The fix is architectural:
// Scope the arena tightly to the operation that needs it
fn handle_search(index: &Index, query: &str) -> Results {
let arena = Bump::new();
let parsed = parse_with_arena(&arena, query);
compute_results(index, parsed)
// arena drops here; all scratch memory returns
}
The diagnosis for this failure mode requires tracing arena lifetimes through the ownership graph, not inspecting allocator internals. Heap profilers that sample allocations by call site will eventually show the accumulation, but you need to correlate the growth rate with query volume, not time, to identify the pattern.
Mimalloc: The Trade-off That Changes Shape
Mimalloc came out of Microsoft Research in 2019 with a paper describing its core innovation: free list sharding. Each thread maintains a local free list per page that only it touches, plus a generic free list for cross-thread frees. This structure eliminates most lock contention on the hot path.
[dependencies]
mimalloc = "0.1"
use mimalloc::MiMalloc;
#[global_allocator]
static GLOBAL: MiMalloc = MiMalloc;
Mimalloc’s RSS behavior is the best of the three for operators who care about memory returning to the OS quickly. It uses madvise(MADV_FREE) aggressively, so RSS drops after indexing spikes faster than with jemalloc’s decay-based approach. For Meilisearch’s workload, mimalloc reached the lowest settled RSS of any allocator tested.
The failure mode here is latency, not memory. Mimalloc’s “delayed free” mechanism processes cross-thread deallocations on the owning thread’s next allocation, which introduces non-determinism into deallocation timing. In Meilisearch’s search path, this showed up as p99 latency spikes that did not appear under steady load but emerged under mixed indexing-and-search workloads. The median latency was comparable to jemalloc; the tail was not.
Mimalloc is also lighter on introspection. Where jemalloc exposes a rich mallctl interface for production monitoring, mimalloc offers basic statistics through its extended API. If you are debugging a production memory issue, that matters.

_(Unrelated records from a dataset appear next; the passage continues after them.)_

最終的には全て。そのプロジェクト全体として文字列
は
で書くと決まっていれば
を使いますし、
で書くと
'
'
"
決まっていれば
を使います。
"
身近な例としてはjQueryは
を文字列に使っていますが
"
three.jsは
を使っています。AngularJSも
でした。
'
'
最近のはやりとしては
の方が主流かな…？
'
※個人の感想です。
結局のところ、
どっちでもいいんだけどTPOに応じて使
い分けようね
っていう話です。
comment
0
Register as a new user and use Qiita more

What the Three Cases Have in Common
Each allocator surfaces a different dimension of the same underlying problem: the gap between what the application thinks it is using and what the OS observes. Jemalloc’s arena retention is visible in RSS but not in allocated bytes. Bumpalo’s scope bug is visible in allocated bytes but only if you profile at the right granularity. Mimalloc’s delayed free is visible in latency histograms, not memory graphs at all.

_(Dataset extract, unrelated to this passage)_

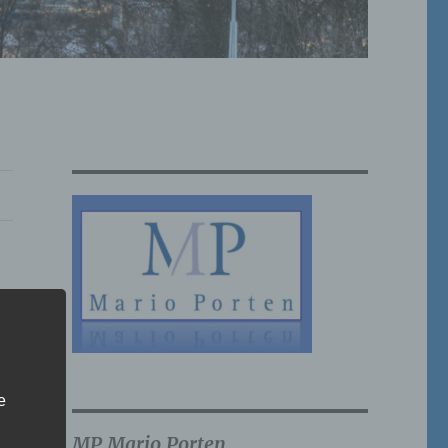
e
MP Mario Porten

The practical lesson from Meilisearch’s investigation is that allocator selection should be paired with a monitoring strategy tuned to that allocator’s failure modes. Switching allocators without also changing how you observe memory will leave some failure modes invisible.
Meilisearch settled on jemalloc as the default global allocator for Linux, bumpalo retained for short-lived hot paths with enforced lifetime discipline, and mimalloc recommended for Windows builds and deployments where fast OS page return outweighs tail latency concerns. That is not a single answer; it is a taxonomy of the problem.
The mimalloc-bench suite from Microsoft shows mimalloc ahead of jemalloc by 5-15% on multi-threaded allocation benchmarks. In practice, for a mixed workload like Meilisearch’s, that gap is secondary to fragmentation characteristics and observability. The allocator you can reason about in production is often worth more than the one that wins in a benchmark.